Imagen 7. Mural 2. Detalle de la figura histórica.
Fotografía: Adán Erubiel Liddiard.

En esta pintura ya se aprecian elementos extras, como un par de estampas simbólicas que la flanquean, una de cada lado, dando un equilibrio en la configuración visual general. Estas pequeñas escenas refuerzan la temática de la Independencia, inherente en la trayectoria del personaje central. Esta forma narrativa, en el contexto particular observado, es sutilmente parecida a la que manejó Diego Rivera en su mural Epopeya del pueblo mexicano, situado en los muros de la escalera principal del Palacio Nacional de México, por ejemplificar sólo una obra de este tipo.

Es una forma de contar una historia lineal a base de escenas conclusivas perfectamente reconocibles, pero que en la composición global se entrelazan por los detalles que desprenden sus mismos personajes u objetos. Es una narrativa pictórica bastante usada en murales de carácter histórico e integral, en donde se realzan los puntos más populares y dramáticos de la historia de un pueblo o país.

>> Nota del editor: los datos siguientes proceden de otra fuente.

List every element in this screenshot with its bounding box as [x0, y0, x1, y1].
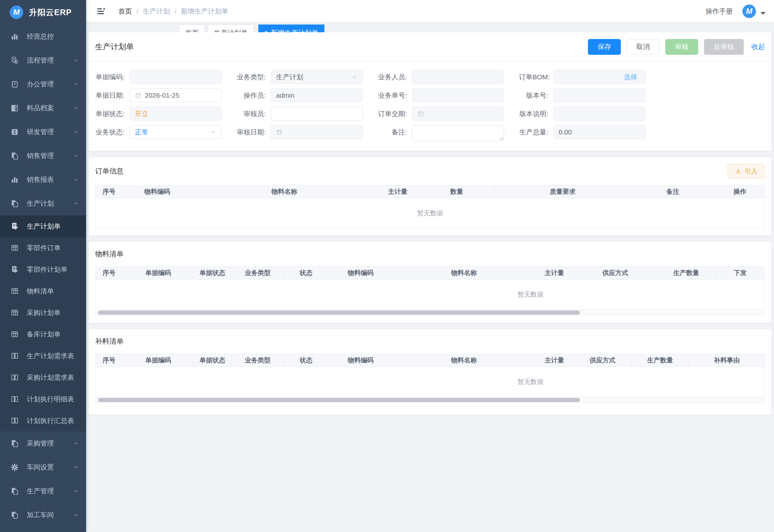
empty-placeholder: 暂无数据	[417, 209, 443, 218]
column-header: 单据状态	[194, 267, 231, 279]
sidebar-item-label: 加工车间	[27, 510, 73, 519]
sidebar-item-label: 生产计划	[27, 199, 73, 208]
sidebar-item-production-mgmt[interactable]: 生产管理	[0, 479, 86, 503]
production-total-value: 0.00	[559, 128, 640, 136]
table-sections: 订单信息引入序号物料编码物料名称主计量数量质量要求备注操作暂无数据物料清单序号单…	[89, 157, 771, 415]
auditor-label: 审核员:	[236, 107, 271, 121]
gear-icon	[10, 463, 19, 472]
sidebar-item-label: 零部件订单	[27, 243, 79, 252]
import-button[interactable]: 引入	[728, 164, 765, 179]
business-type-value: 生产计划	[276, 73, 351, 82]
section-order-info: 订单信息引入序号物料编码物料名称主计量数量质量要求备注操作暂无数据	[89, 157, 771, 235]
column-header: 物料名称	[192, 185, 377, 198]
sidebar-item-purchase-plan-order[interactable]: 采购计划单	[0, 302, 86, 323]
sidebar-item-business-dashboard[interactable]: 经营总控	[0, 25, 86, 48]
sidebar-item-material-list[interactable]: 物料清单	[0, 280, 86, 302]
form-field-operator: 操作员:admin	[236, 88, 378, 102]
breadcrumb-production-plan[interactable]: 生产计划	[143, 7, 170, 16]
doc-status-label: 单据状态:	[95, 107, 130, 121]
breadcrumb-home[interactable]: 首页	[118, 7, 132, 16]
sidebar-item-plan-exec-summary[interactable]: 计划执行汇总表	[0, 410, 86, 431]
order-bom-select-link[interactable]: 选择	[624, 73, 637, 82]
breadcrumb: 首页 / 生产计划 / 新增生产计划单	[118, 7, 228, 16]
sidebar-item-parts-plan-order[interactable]: 零部件计划单	[0, 259, 86, 280]
production-total-field: 0.00	[553, 125, 645, 139]
material-list-header: 物料清单	[89, 242, 771, 266]
sidebar-item-sales-reports[interactable]: 销售报表	[0, 168, 86, 192]
user-menu-caret-icon[interactable]	[760, 12, 766, 15]
sidebar-item-production-plan-order[interactable]: 生产计划单	[0, 215, 86, 237]
open-book-icon	[10, 373, 19, 382]
cancel-button[interactable]: 取消	[627, 39, 660, 55]
sidebar-item-rd-mgmt[interactable]: 研发管理	[0, 120, 86, 144]
collapse-form-link[interactable]: 收起	[751, 42, 765, 51]
material-list-table: 序号单据编码单据状态业务类型状态物料编码物料名称主计量供应方式生产数量下发暂无数…	[95, 266, 765, 316]
sidebar-item-parts-order[interactable]: 零部件订单	[0, 237, 86, 259]
column-header: 备注	[631, 185, 715, 198]
horizontal-scrollbar-thumb[interactable]	[98, 398, 580, 402]
business-status-field[interactable]: 正常	[130, 125, 222, 139]
sidebar-item-production-plan-demand[interactable]: 生产计划需求表	[0, 345, 86, 367]
sidebar-item-plan-exec-detail[interactable]: 计划执行明细表	[0, 388, 86, 410]
horizontal-scrollbar-thumb[interactable]	[98, 310, 580, 315]
sidebar-item-stock-plan-order[interactable]: 备库计划单	[0, 323, 86, 345]
page-title: 生产计划单	[95, 42, 134, 52]
business-type-field: 生产计划	[271, 70, 363, 84]
sidebar-item-purchase-plan-demand[interactable]: 采购计划需求表	[0, 367, 86, 388]
section-supplement-list: 补料清单序号单据编码单据状态业务类型状态物料编码物料名称主计量供应方式生产数量补…	[89, 329, 771, 415]
chevron-down-icon	[73, 81, 79, 87]
tab-home[interactable]: 首页	[179, 25, 205, 32]
sidebar-item-process-mgmt[interactable]: 流程管理	[0, 48, 86, 72]
active-tab-dot-icon	[264, 31, 268, 32]
business-person-field	[412, 70, 504, 84]
sidebar-item-purchase-mgmt[interactable]: 采购管理	[0, 431, 86, 455]
version-desc-label: 版本说明:	[519, 107, 553, 121]
open-book-icon	[10, 395, 19, 403]
open-book-icon	[10, 416, 19, 425]
import-button-label: 引入	[745, 167, 758, 176]
auditor-field[interactable]	[271, 107, 363, 121]
sidebar-item-label: 销售管理	[27, 151, 73, 160]
sidebar-item-label: 经营总控	[27, 32, 79, 41]
sidebar-item-label: 物料清单	[27, 287, 79, 296]
audit-button[interactable]: 审核	[665, 39, 698, 55]
column-header: 供应方式	[574, 354, 631, 367]
sidebar-item-sales-mgmt[interactable]: 销售管理	[0, 144, 86, 168]
sidebar-item-label: 采购管理	[27, 439, 73, 448]
sidebar-item-material-archives[interactable]: 料品档案	[0, 96, 86, 120]
chevron-down-icon	[73, 512, 79, 518]
form-field-auditor: 审核员:	[236, 107, 378, 121]
sidebar-item-office-mgmt[interactable]: 办公管理	[0, 72, 86, 96]
notebook-icon	[10, 80, 19, 89]
save-button[interactable]: 保存	[588, 39, 621, 55]
sidebar-item-processing-workshop[interactable]: 加工车间	[0, 503, 86, 527]
logo-icon: M	[10, 5, 23, 19]
column-header: 业务类型	[231, 354, 284, 367]
collapse-sidebar-icon[interactable]	[96, 6, 105, 16]
sidebar: M 升阳云ERP 经营总控流程管理办公管理料品档案研发管理销售管理销售报表生产计…	[0, 0, 86, 532]
copy-doc-icon	[10, 511, 19, 519]
manual-link[interactable]: 操作手册	[706, 7, 733, 16]
tab-production-plan-order[interactable]: 生产计划单	[208, 25, 254, 32]
sidebar-item-production-plan[interactable]: 生产计划	[0, 192, 86, 215]
column-header: 物料名称	[393, 354, 535, 367]
unaudit-button[interactable]: 反审核	[704, 39, 744, 55]
resize-handle-icon[interactable]	[499, 136, 503, 140]
remark-label: 备注:	[378, 125, 412, 139]
sidebar-item-label: 生产管理	[27, 487, 73, 496]
form-field-business-status: 业务状态:正常	[95, 125, 236, 141]
tab-new-production-plan-order[interactable]: 新增生产计划单	[258, 25, 324, 32]
order-info-title: 订单信息	[95, 166, 124, 176]
user-avatar[interactable]: M	[742, 5, 756, 18]
audit-date-field	[271, 125, 363, 139]
horizontal-scrollbar	[95, 397, 765, 403]
remark-field[interactable]	[412, 125, 504, 141]
calendar-icon	[135, 92, 142, 99]
sidebar-item-label: 采购计划单	[27, 308, 79, 317]
sidebar-item-workshop-settings[interactable]: 车间设置	[0, 455, 86, 479]
supplement-list-title: 补料清单	[95, 337, 124, 346]
form-field-remark: 备注:	[378, 125, 519, 141]
doc-date-value: 2026-01-25	[145, 92, 216, 99]
column-header: 单据编码	[123, 267, 194, 279]
doc-date-field[interactable]: 2026-01-25	[130, 88, 222, 102]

En México, Rivera, junto a los demás artistas de la época, desarrollaron magistralmente esta forma de relatar el pasado.

Este tipo de mural historicista también se encuentra en Chihuahua capital, principalmente en el trabajo de Aarón Piña Mora en los murales que engalanan el Palacio de Gobierno. También en la obra de Leandro Carreón remarcada en sus murales del Paraninfo de la Rectoría de la Universidad Autónoma de Chihuahua. Y aunque ambos conjuntos murales son los más reconocidos en la comunidad, el presente trabajo ofrece ya escarceos de que la visión artística historicista se aprecia ahora continuada en las paredes de las escuelas primarias.

Continuando con las escenas complementarias en el mural de Josefa Ortiz de Domínguez, la primera de izquierda a derecha presenta la frase Iniciación de la Independencia, en franca alusión al periodo histórico en que Ortiz de Domínguez tuvo participación. Se acompaña en la parte superior de los bustos de los líderes militares Ignacio Allende, Mariano Abasolo, Juan Aldama, entre otros; quienes comenzaron esta gesta armada. Son representaciones más pequeñas en tamaño que la central de la protagonista, y se presentan a manera de fila organizada, todos con la mirada puesta al frente, hacia la esperada culminación de la victoria.

En la parte inferior se muestra la base del movimiento armado, en quien realmente se soportan los héroes de guerra: el pueblo inconforme. La figura principal lleva una antorcha en una mano, y la otra con el puño levantado, ambos elementos de la lucha armada popular. Este personaje anónimo está seguido por múltiples compañeros que se transforman en una sola masa amorfa, sin individualidades, tal y como un ejército lo es. A un lado se confunden las armas y las herramientas de trabajo, apiladas para ser usadas en el combate (ver imagen 8).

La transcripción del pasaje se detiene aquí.